Ivan Theimer
La foresta di obelischi
Giardino di Boboli e Galleria d'Arte moderna di Palazzo Pitti
dal 5 luglio 2008 al 30 settembre 2008
La creazioni di Ivan Theimer offrono al visitatore attento e in particolare al pubblico fiorentino stimoli tali da stordire anche le menti più gelide.
L'uso dei materiali, il disegno, le citazioni dello scultore moravo, creano una tale massa di sinapsi, in particolare a chi ha ben presente la rete della scultura monumentale della città, capaci di indurre una specie di cortocircuito temporale.
Spesso si parla di contestualizzazione delle opere d'arte contemporanee nelle città d'arte: l'opera di Theimer è qualcosa di più sembra, e mi rendo conto dell'azzardo, un seguace della bottega del Giambologna - Tacca, che si presenta a noi esattamente dopo quattrocento anni dalla morte dello scultore “fiammingo”, con la capacità di rinnovare un linguaggio spesso dato per esaurito o stancamente citazionistico (sull'argomento si veda il saggio di Salvatore Settis nel catalogo).
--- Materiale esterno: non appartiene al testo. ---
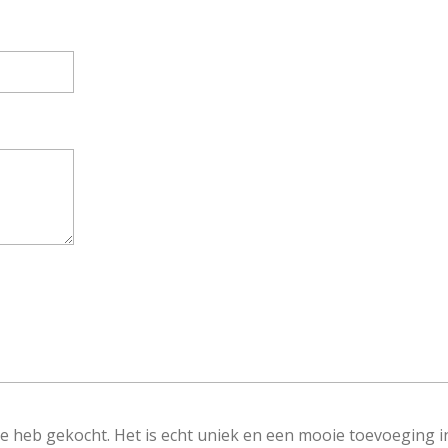
aaike heb gekocht. Het is echt uniek en een mooie toevoeging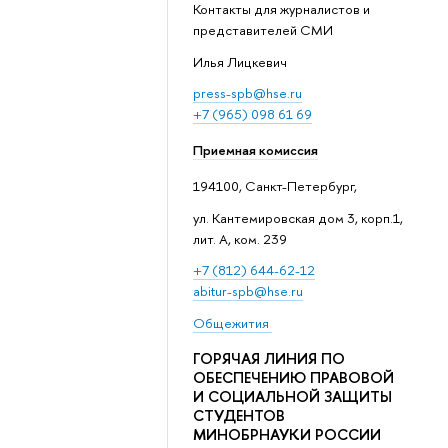
Контакты для журналистов и
представителей СМИ
Илья Лицкевич
press-spb@hse.ru
+7 (965) 098 61 69
Приемная комиссия
194100, Санкт-Петербург,
ул. Кантемировская дом 3, корп.1,
лит. А, ком. 239
+7 (812) 644-62-12
abitur-spb@hse.ru
Общежития
ГОРЯЧАЯ ЛИНИЯ ПО
ОБЕСПЕЧЕНИЮ ПРАВОВОЙ
И СОЦИАЛЬНОЙ ЗАЩИТЫ
СТУДЕНТОВ
МИНОБРНАУКИ РОССИИ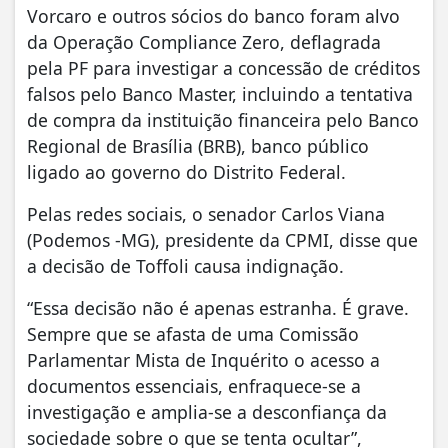
Vorcaro e outros sócios do banco foram alvo
da Operação Compliance Zero, deflagrada
pela PF para investigar a concessão de créditos
falsos pelo Banco Master, incluindo a tentativa
de compra da instituição financeira pelo Banco
Regional de Brasília (BRB), banco público
ligado ao governo do Distrito Federal.
Pelas redes sociais, o senador Carlos Viana
(Podemos -MG), presidente da CPMI, disse que
a decisão de Toffoli causa indignação.
“Essa decisão não é apenas estranha. É grave.
Sempre que se afasta de uma Comissão
Parlamentar Mista de Inquérito o acesso a
documentos essenciais, enfraquece-se a
investigação e amplia-se a desconfiança da
sociedade sobre o que se tenta ocultar”,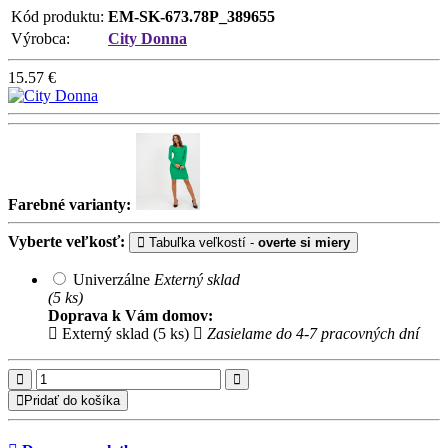
Kód produktu:
EM-SK-673.78P_389655
Výrobca:
City Donna
15.57
€
Farebné varianty:
Vyberte veľkosť:
Tabuľka veľkostí -
overte si miery
Univerzálne
Externý sklad
(5 ks)
Doprava k Vám domov:
Externý sklad (5 ks)
Zasielame do 4-7 pracovných dní
Pridať do košíka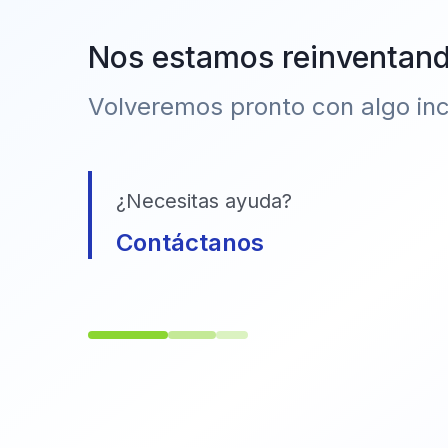
Nos estamos reinventan
Volveremos pronto con algo incr
¿Necesitas ayuda?
Contáctanos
Ecco allora che mi sovviene necessario proporre un elenco topografico che serva da viatico a coloro che avranno la fortuna di vedere la mostra in questi ultimi giorni e/o sfogliare il catalogo (magari soffermandosi sugli schizzi dai carnet di lavoro di Theimer) , per poi immergersi nelle piazze e nei musei cittadini per verificare questo confronto.
Piazza Santa Maria Novella con gli obelischi sorretti dalle tartarughe e la Piazza della SS. Annunziata con le fontane e il monumento equestre di Ferdinando I.
Palazzo Pitti e Boboli, sede della mostra seguendo i puntuali suggerimenti di Mario Lolli Ghetti e di Alessandro Cecchi presenti nel catalogo.
Piazza della Signoria con la scultura in copia e in originale tra Donatello e Giambologna senza dimenticare il Cellini e il Bandinelli, la base del Porcellino alla Loggia del Mercato Nuovo.
Palazzo Vecchio con gli Ercoli di Vincenzo de'Rossi nel Salone dei Cinquecento e il cavallo scorticato della collezione Loeser.
Certamente ancora più numerosi possono essere i paragoni, ma qui fermo parafrasando il titolo del saggio di Cristina Acidini curatrice di questa formidabile mostra “Bentornato Theimer”.